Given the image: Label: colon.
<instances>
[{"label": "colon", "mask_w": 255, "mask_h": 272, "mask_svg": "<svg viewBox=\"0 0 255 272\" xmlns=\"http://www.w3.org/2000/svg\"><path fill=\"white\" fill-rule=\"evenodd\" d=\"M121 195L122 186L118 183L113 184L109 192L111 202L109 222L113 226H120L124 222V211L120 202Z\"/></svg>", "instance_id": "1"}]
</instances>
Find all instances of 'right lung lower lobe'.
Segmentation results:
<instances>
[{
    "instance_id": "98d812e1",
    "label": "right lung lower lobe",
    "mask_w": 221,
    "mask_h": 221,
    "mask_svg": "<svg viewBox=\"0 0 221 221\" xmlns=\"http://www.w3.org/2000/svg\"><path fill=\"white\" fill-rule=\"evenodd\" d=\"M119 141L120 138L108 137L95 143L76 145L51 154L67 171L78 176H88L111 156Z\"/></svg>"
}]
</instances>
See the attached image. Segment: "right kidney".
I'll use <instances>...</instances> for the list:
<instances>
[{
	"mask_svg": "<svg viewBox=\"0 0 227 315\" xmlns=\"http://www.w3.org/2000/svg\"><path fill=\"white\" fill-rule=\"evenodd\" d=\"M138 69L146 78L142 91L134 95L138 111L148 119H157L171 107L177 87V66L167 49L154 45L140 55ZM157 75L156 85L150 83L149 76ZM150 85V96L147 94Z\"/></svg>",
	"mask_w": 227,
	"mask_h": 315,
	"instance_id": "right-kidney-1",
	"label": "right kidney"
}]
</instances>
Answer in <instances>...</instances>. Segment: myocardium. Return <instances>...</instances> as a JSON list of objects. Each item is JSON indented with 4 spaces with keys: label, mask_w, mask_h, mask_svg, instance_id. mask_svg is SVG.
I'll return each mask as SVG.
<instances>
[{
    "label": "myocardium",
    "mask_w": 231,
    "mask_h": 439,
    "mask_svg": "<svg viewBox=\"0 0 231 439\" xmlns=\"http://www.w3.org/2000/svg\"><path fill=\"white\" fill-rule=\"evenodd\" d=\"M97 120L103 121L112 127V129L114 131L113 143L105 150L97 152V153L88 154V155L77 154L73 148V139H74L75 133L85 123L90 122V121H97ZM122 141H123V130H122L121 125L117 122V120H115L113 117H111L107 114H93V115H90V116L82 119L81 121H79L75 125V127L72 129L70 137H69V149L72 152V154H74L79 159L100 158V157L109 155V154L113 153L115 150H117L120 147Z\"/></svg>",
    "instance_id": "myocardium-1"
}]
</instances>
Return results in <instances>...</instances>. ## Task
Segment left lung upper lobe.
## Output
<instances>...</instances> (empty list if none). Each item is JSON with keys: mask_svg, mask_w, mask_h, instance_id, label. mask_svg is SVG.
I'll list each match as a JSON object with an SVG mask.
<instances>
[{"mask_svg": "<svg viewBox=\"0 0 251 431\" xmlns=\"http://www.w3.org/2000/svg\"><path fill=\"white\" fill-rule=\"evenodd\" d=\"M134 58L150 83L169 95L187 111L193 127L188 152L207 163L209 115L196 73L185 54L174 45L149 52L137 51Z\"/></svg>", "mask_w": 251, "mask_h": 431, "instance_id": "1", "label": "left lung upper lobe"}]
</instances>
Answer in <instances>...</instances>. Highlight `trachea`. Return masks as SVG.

· · · ·

### Aim of the task
Beginning with the line that has "<instances>...</instances> (empty list", set down every line of the entries above through the final one, unchanged.

### Exercise output
<instances>...</instances> (empty list if none). Each item is JSON with keys: mask_svg, mask_w, mask_h, instance_id, label. mask_svg is SVG.
I'll list each match as a JSON object with an SVG mask.
<instances>
[{"mask_svg": "<svg viewBox=\"0 0 251 431\" xmlns=\"http://www.w3.org/2000/svg\"><path fill=\"white\" fill-rule=\"evenodd\" d=\"M134 58L150 83L169 95L187 111L193 127L188 152L207 163L209 115L196 73L185 54L174 45L149 52L137 51Z\"/></svg>", "mask_w": 251, "mask_h": 431, "instance_id": "1", "label": "left lung upper lobe"}]
</instances>
Answer in <instances>...</instances>. Highlight `trachea`. Return masks as SVG.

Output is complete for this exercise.